Last August, the BBC reported that “[w]hile torrential rains lash China, Pakistan and parts of India, sweltering heat has enveloped Japan and South Korea as extreme weather claims hundreds of lives in the region”.
That report said the pattern “is especially pronounced in Asia, which according to the World Meteorological Organization is warming nearly twice as fast as the global average”, with Japan marking its hottest day on record, with 41.8C registered in Isesaki city in the Gunma prefecture in the first week of August 2025.
The country had also experienced its hottest-ever June and July in 2025.
Summer 2025 was the hottest since records began in 1898, with average temperatures nationwide being 2.36C above average.
Temperatures reached 40C-plus on nine days between June and August.The 41.8C in the city of Isesaki was a new national peak.
Now, the record weather is being reflected in language: Japan has unveiled a new name for days that reach 40C or above: “kokushobi”, which has been translated as “cruelly hot”, “brutally hot” or “severely hot”.
According to the Japan Times newspaper, the description, introduced by Japan’s Meteorological Agency on Friday, uses koku – meaning harsh or cruel – to describe the heat.
This is based on a survey conducted in February and March, which received some 478,000 responses, in which people picked their preferred term from among 13 options to describe the hottest day.

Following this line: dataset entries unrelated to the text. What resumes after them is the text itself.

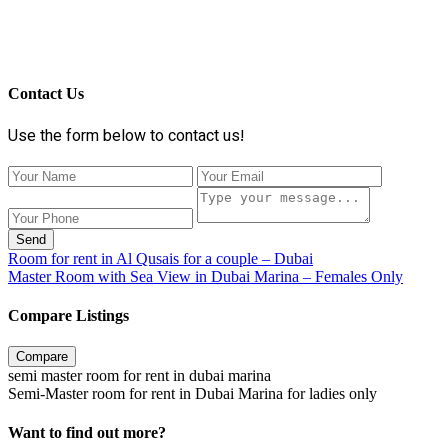
Contact Us
Use the form below to contact us!
Send
Room for rent in Al Qusais for a couple – Dubai
Master Room with Sea View in Dubai Marina – Females Only
Compare Listings
Compare
semi master room for rent in dubai marina
Semi-Master room for rent in Dubai Marina for ladies only
Want to find out more?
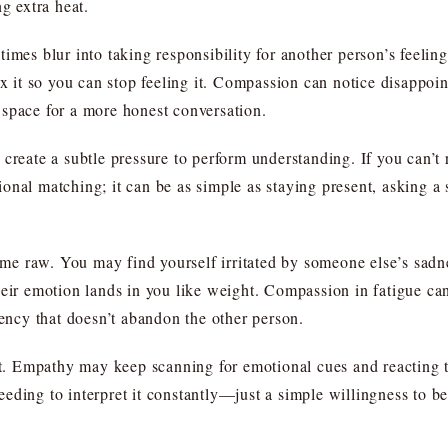
g extra heat.
imes blur into taking responsibility for another person’s feeling
ix it so you can stop feeling it. Compassion can notice disappoi
 space for a more honest conversation.
create a subtle pressure to perform understanding. If you can’t re
onal matching; it can be as simple as staying present, asking a
e raw. You may find yourself irritated by someone else’s sadne
heir emotion lands in you like weight. Compassion in fatigue can
cency that doesn’t abandon the other person.
elt. Empathy may keep scanning for emotional cues and reacting
eding to interpret it constantly—just a simple willingness to be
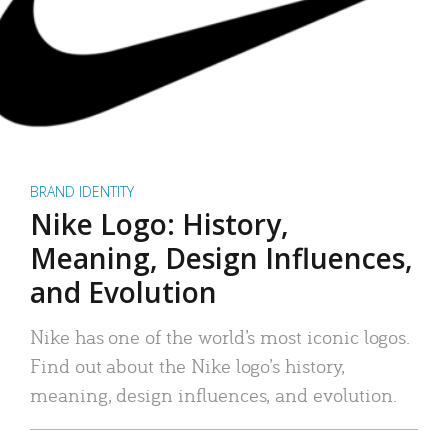
BRAND IDENTITY
Nike Logo: History,
Meaning, Design Influences,
and Evolution
Nike has one of the world’s most iconic logos.
Find out about the Nike logo’s history,
meaning, design influences, and evolution.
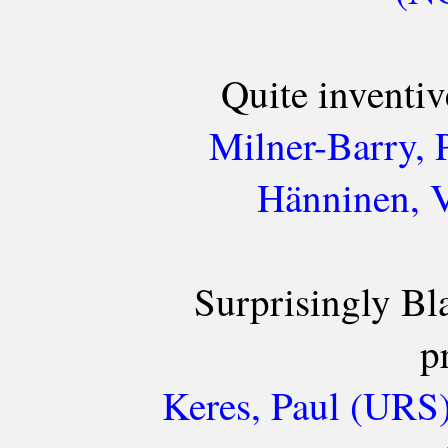
Quite inventiv
Milner-Barry, 
Hänninen, V
Surprisingly Bl
p
Keres, Paul (URS)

Japan already has terms for days over 25C, 30C and 35C.
The new word for even hotter weather comes after the record-shattering heat of last year, when the cumulative number of extremely hot days surpassed the previous record set in 2024.
For example, Tokyo recorded 25 days over 35C, compared with an average of just 4.5 days. Kyoto logged 52 days above the same temperature, compared with an average of 18.5 days.